On StarCraft 2: "I don't think it's as fun as Brood War"
- "I think the dynamics of the game changed a lot. Blizzard wanted to make StarCraft 2 faster and I think they did it wonderfully, but for that reason I don't think it's as fun as Brood War. Everything is so robotic now, but maybe that's me growing older?"
What are your thoughts on StarCraft 2, aside from it being too fast? Experts and fans amass believe it will be what unites the eSports community all over the world, do you agree?
- "Yeah, I mean, it's a great game. I do believe they should rework some aspects though, the ladder system ain't too elaborate, there are too many divisions but apart from that I watch professionals play and they are really impressive," says Thor.
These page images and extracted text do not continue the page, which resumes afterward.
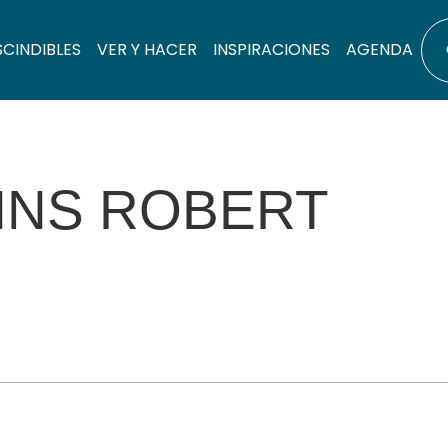
SCINDIBLES
VER Y HACER
INSPIRACIONES
AGENDA
INS ROBERT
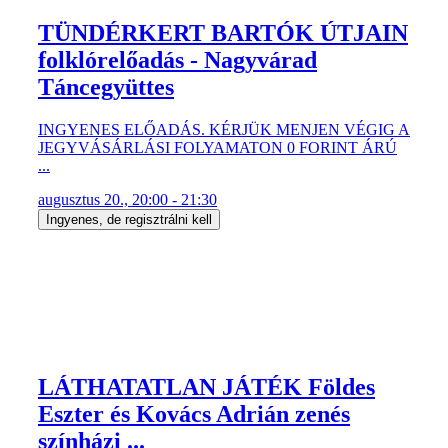
TÜNDÉRKERT BARTÓK ÚTJAIN
folklórelőadás - Nagyvárad
Táncegyüttes
INGYENES ELŐADÁS. KÉRJÜK MENJEN VÉGIG A
JEGYVÁSÁRLÁSI FOLYAMATON 0 FORINT ÁRÚ
...
augusztus 20., 20:00 - 21:30
Ingyenes, de regisztrálni kell
LÁTHATATLAN JÁTÉK Földes
Eszter és Kovács Adrián zenés
színházi ...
- "I think they brought RTS progaming to another level from the days I used to play. Expansions will probably make it less potent though considering adding units will only make it harder for Blizzard to have a great balance, even though perfect balance is impossible. I do'nt think it will be as close as Brood War was. For an old school gamer like me I do believe it's highly entertaining, but not as addictive like the original. I really miss the reaver drops, marine, medic rushes, corsair, dark templar against Zergs or a nice lurker rush. Those were the days, hehe."

Jérôme "[9]Thor" Rioux is now nearly 30 years old, lives in Montreal, Canada and works as an Electrician since six years back. He has been playing on and off with many of his old friends from the StarCraft times, like Crexis, Expo, Python, Bashkir, Pillars, Montaro, NTT and Maynard.

- "We have been hopping from one game to the other since almost ten years now. We are still gaming it up together, we're still competitive I would say, but no where near the level we used to play at. I'm too old, haha."